A critic could argue, fairly, that the art world is doing what it always does with new tools — borrowing the language of life to describe systems that simulate some of its surface features but lack most of its substrate. A defender could argue, also fairly, that audiences have always responded to art that flatters them into projection; a Rothko is "alive" in the same loose sense. Neither side is wrong. What matters is that the question is now asked in rooms that are adjacent to commercial product launches, and the answers have a way of leaking outward.

What Kuala Lumpur is reading for

The Kuala Lumpur art and design press has approached the show with curiosity but also with a note of caution that does not always surface in coverage from regional capitals further north. Malaysian coverage of AI art has, over the past year, tended to be more attentive to questions of labour — who trains the models, on what data, with what consent — than the equivalent commentary in Singapore or Hong Kong. That is partly a function of a smaller local industry with fewer commercial stakeholders to defend; it is also a function of an audience for whom the phrase "generative AI" carries, more often than not, a labour-rights connotation.

GMBB's programming tends to reflect that audience. The Grey Box has previously hosted shows that engage with data and surveillance, and the building itself is associated with the kind of independent design practice that prizes process disclosure. A Dutch artist working on AI organisms in that room is, intentionally or not, being read alongside Malaysian artists working through what AI means for local creative economies.

The stakes for the rest of the year

The exhibition's longer-term significance will be modest if it lands as a single-object show and stays on the circuit. It will be more consequential if, as seems plausible, the show's framing — "organisms," not "outputs" — gets recycled by commercial partners who want the patina of liveness without the technical commitment. The current pipeline from art-school-style generative installations to consumer products has shortened dramatically; a phrase that travels from an art review into a product launch in 18 months is no longer unusual.

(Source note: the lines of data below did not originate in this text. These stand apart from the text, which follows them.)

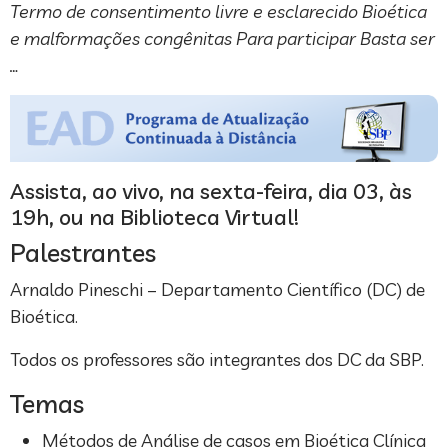
Termo de consentimento livre e esclarecido Bioética
e malformações congênitas Para participar Basta ser
…
Assista, ao vivo, na sexta-feira, dia 03, às
19h, ou na Biblioteca Virtual!
Palestrantes
Arnaldo Pineschi – Departamento Científico (DC) de
Bioética.
Todos os professores são integrantes dos DC da SBP.
Temas
Métodos de Análise de casos em Bioética Clínica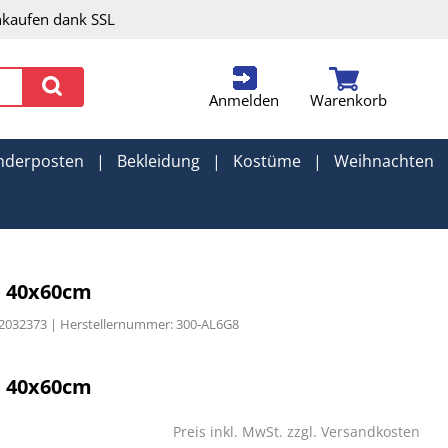
nkaufen dank SSL
Anmelden
Warenkorb
nderposten
|
Bekleidung
|
Kostüme
|
Weihnachten
t 40x60cm
2032373 | Herstellernummer: 300-AL6G8
t 40x60cm
Preis inkl. MwSt. zzgl.
Versandkosten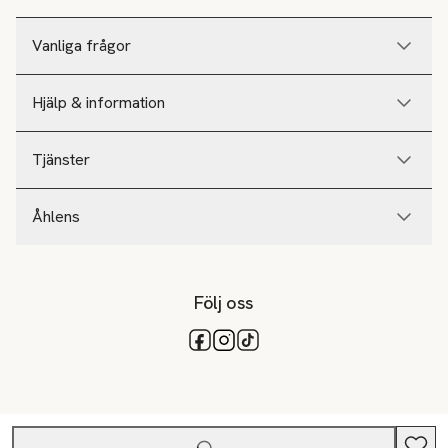
Vanliga frågor
Hjälp & information
Tjänster
Åhlens
Följ oss
Tillgängliga betalsätt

What remains genuinely uncertain, on the evidence of this opening, is whether the work itself exhibits the kind of behavioural autonomy the word "organism" implies, or whether the autonomy is staged through audio-reactive feedback and curated randomness. The press materials do not settle this and, fairly, the question is partly for the visitor to decide in the room. The exhibition runs for the remainder of the summer in Kuala Lumpur. It will be reviewed, photographed and argued about. The room in which that argument happens is, for now, a small one above a row of shops in Petaling. That is, in its own way, an appropriate place for a debate that is also still small.


Desk note: Monexus treats this exhibition less as a discrete art-world event than as an index of a wider, ongoing dispute over whether AI-generated imagery should be described in biological language. Where wire outlets have tended to reproduce the artist's framing uncritically, this piece flags the contested terminology and reads the venue choice as itself a piece of meaning.